Jon Chee - 00:03:21: I love that. And, I mean, it's very tactical and it makes a lot of sense. I think this is outside of the R&D collaboration, but every time I think about the best business partnerships I have, usually it's just one sole contact that is continuous throughout. The worst experience is when you just get continuously handed off. And you're like, "I gotta explain this from the beginning again. Like, what are we even doing here?" Like we're recreating the wheel, and that's a big pain in the butt. And so the third aspect of the external innovation group that you started, applying AI and ML to this unit. Talk a little bit about that.

Mati Gill - 00:03:55: So, honestly, it really wasn't a group that I started. It was a program that I started, a strategy that I started, led by various people from throughout the organization that did this as part of their roles, but were able to then focus attention and resources into bringing in external innovation into Teva. So the third part, which was the last one, we started to approach in sequence after putting the other two in play—both sponsored research and academic relations, and then talent play in the talent forum. The third one was, how do we seed the best capabilities in Israel of artificial intelligence and machine learning and new drug modalities, cell therapy, stem therapies, etcetera, into Teva R&D in Israel?

And this was back in 2019, 2018 when these were very nascent technologies for our industry, but understanding that Israel was uniquely positioned to be a relevant source of innovation for AI-based drug discovery and development and the government. And I could talk a lot about things the government does wrong. The Israeli government at the time did something absolutely right, which was the Israeli Innovation Authority, a very unique model here. The IIA put together a strategy that they called bio-convergence, which was basically taking a look at the pharma and biotech industry and saying, "Okay, we have all these great scientists, great science, even drugs that have come out of academic labs in Israel, like Copaxone as a Parkinson's disease treatment and seven other blockbuster drugs that have some level of IP that have come out of Israeli labs and universities. But we haven't really developed an industry, and it hasn't forward-integrated beyond Teva Pharmaceuticals. It hasn't really forward-integrated into building up an industry and startups and building an Israeli version of Kendall Square." We haven't done it.
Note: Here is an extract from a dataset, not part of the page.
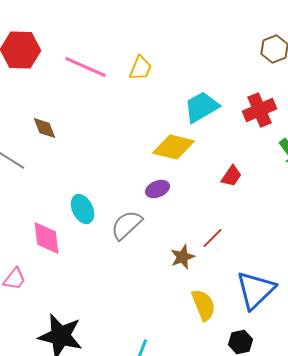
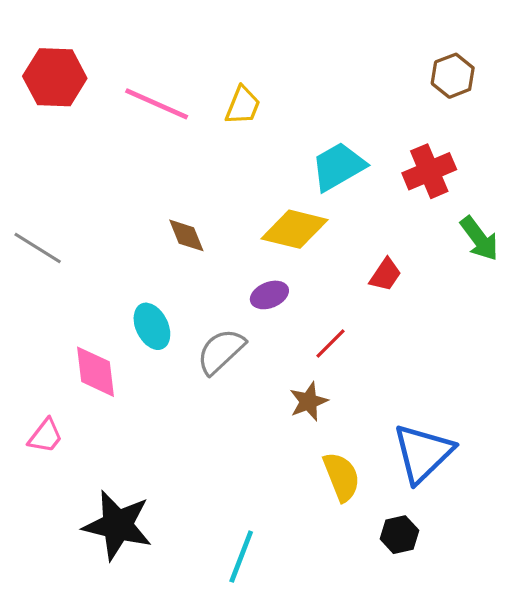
brown diamond: (44, 128) -> (186, 235), moved
red line: (212, 238) -> (331, 344), moved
And why is that a market failure? Because for many reasons, Israel was not competitive in the classic sense of drug discovery and development and the way we used to develop drugs. But they identified—the Israel Innovation Authority, consulting with the industry, including with us—and identified this opportunity of the new wave of innovation that we're seeing emerge now over the last five-some years of what they call bio-convergence. Which is basically the convergence of engineering and binary scientific disciplines, computational disciplines of artificial intelligence, machine learning, and other engineering-based disciplines with life sciences of biology and chemistry. And that Israel, with great science, great technology, and the capability to build companies with great products, with great entrepreneurs out of the convergence of those two, could be a source of innovation for the future of the industry.

So our interest at Teva to build up AI capabilities for R&D really came at the same time that the government was starting to build up incentives and programs in the bio-convergence program. And they came out with a call for companies to come build an innovation lab that would build up companies or do projects in the AI for pharma space. And this was back in 2020 when we knew AI would impact our industry, but we still didn't really understand how.

And so they came out with this opportunity, and at Teva, Dana, myself, and another friend, Sherry, the three of us saw this as an opportunity. And we said this is an opportunity actually for us to start to tackle that third pillar of the strategy and to seed the capabilities, because they're going to be able to provide funding. We'll be able to build an innovation lab with partners that have more experience or more data and to do things at an industry-wide scale, learn from the best throughout the world.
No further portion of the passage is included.